歯髄まで虫歯が進行した状態です。ほとんどは痛みを伴います。何もしないでも痛い(自発痛)、刺激による痛みを感じてからしばらく痛みが続く(持続痛)等の症状がある状態を歯髄炎と言います。歯髄炎では神経をとる治療が必要となりますが、しっかりと治療すればまだ自分の歯で噛めるので早めの治療をお勧めいたします。虫歯はないと言われたけど上記のような痛みがある方もご相談ください。歯にヒビが入って(歯冠破折)、歯髄炎になることもあります。
歯髄炎を放置すると神経が壊死(歯髄壊死)して根の先に膿がたまる根尖性歯周炎に移行することがあります。一度神経をとった歯に再感染が起こった際にも根尖性歯周炎になることがあります。治療は神経をとる治療と似ておりますが、根の中に入っている薬を一度取り、中をきれいにして消毒を行います。神経をとる治療と比べて痛みは少ないですが、消毒の回数がかかります。

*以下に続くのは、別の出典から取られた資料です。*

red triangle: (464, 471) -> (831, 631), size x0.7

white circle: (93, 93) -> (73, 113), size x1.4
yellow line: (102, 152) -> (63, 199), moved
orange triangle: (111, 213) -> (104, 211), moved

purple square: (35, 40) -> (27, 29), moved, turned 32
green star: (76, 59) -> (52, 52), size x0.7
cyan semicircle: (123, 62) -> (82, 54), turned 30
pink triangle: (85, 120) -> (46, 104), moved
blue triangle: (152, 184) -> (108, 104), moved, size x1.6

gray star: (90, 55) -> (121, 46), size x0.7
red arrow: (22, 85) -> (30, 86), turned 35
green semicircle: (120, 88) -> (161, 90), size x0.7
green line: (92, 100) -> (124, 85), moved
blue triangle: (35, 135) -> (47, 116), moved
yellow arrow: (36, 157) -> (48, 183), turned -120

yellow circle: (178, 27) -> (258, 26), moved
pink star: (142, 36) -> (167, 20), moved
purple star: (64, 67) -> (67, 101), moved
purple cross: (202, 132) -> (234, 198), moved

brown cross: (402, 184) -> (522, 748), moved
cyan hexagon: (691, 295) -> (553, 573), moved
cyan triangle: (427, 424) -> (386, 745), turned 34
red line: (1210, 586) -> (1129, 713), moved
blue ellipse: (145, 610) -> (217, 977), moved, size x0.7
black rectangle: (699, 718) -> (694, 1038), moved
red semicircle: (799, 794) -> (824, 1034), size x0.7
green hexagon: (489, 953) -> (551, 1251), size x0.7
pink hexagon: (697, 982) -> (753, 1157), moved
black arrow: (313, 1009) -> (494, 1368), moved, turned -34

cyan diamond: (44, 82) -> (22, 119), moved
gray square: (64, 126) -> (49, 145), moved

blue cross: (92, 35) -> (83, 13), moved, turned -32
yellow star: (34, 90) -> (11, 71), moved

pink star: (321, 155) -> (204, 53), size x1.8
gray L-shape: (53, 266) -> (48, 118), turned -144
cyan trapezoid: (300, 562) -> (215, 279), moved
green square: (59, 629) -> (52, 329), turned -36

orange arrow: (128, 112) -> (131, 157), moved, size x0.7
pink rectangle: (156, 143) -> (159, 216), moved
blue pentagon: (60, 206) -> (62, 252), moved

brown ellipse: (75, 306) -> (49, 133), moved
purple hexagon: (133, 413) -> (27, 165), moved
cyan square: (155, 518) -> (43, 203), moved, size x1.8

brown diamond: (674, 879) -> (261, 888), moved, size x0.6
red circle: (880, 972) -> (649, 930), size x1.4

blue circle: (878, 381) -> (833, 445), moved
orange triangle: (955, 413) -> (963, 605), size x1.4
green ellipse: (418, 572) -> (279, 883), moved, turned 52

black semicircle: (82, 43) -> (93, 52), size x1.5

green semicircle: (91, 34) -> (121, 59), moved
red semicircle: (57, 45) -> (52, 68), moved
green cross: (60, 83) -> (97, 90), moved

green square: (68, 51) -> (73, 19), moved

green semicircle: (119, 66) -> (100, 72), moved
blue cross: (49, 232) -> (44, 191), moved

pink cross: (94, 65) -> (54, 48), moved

治療内容 抜髄(歯髄炎)、感染根管治療(歯髄壊死、根尖性歯周炎)
治療の流れ ・抜髄
麻酔をしっかりと効かせてから、神経をとります。神経の部屋にアクセスるるためにある程度歯を削らなければなりません。丁寧に神経を除去し、消毒できる太さに神経の通り道を太くしていきます。痛みがなくなった段階で、 再感染を防止のために 神経の通り道を密封します。一般的に治療は2〜4回ほどかかります。
・感染根管治療
基本的に麻酔は必要なく、前の治療で入れた防腐剤(細菌によって感染しているもの)を丁寧に取り除きます。根の内壁に付いている汚染物質を除去し、消毒薬を入れる治療をします。症状がなく、根の中がきれいになった時点で抜髄と同様に防腐剤による封鎖を行います。治療は3〜6回ほどかかります。一般的に感染根管治療は抜髄と比較して、再発する可能性が高く、より丁寧な治療が必要となります。そのため複雑な根の形態を把握するためにCTを撮影し、微小な汚染の原因を見逃さないためマイクロスコープを用いて治療をすると成功率の向上につながります。
・築造
抜髄、感染根管治療が終わると歯を失うので、歯を補強して土台を立てる必要があります。基本的にはコンポジットレジンを用いて行います。歯が大きく失われている場合は、鉄筋コンクリートのようにポストと呼ばれる支柱を立て、その周囲をコンポジットレジンを用いて補強を行います。滅多にありませんが、さらに歯が失われていると金属の土台をお入れしなければならないこともあります。
・クラウン修復
いわゆる被せ物です。歯をきれいな土台の形態に整えて、歯型を取ります。基本的には歯型をとってから完成になりますが、前歯などで色のチェックをしたい時や噛み合わせが難しい時は、一度試着してから完成に移ります。
治療期間 4〜8回

▶︎ C4

虫歯が大きく進行し、根っこだけが残っている状態です。歯茎が腫れた、膿んでいるなどの症状が出ることがありますが、ほとんどは無症状です。基本的には抜歯の適応となります。中には何とかもう一度治療することができる場合があるので、抜歯と言われたが抜きたくない方は一度ご相談ください。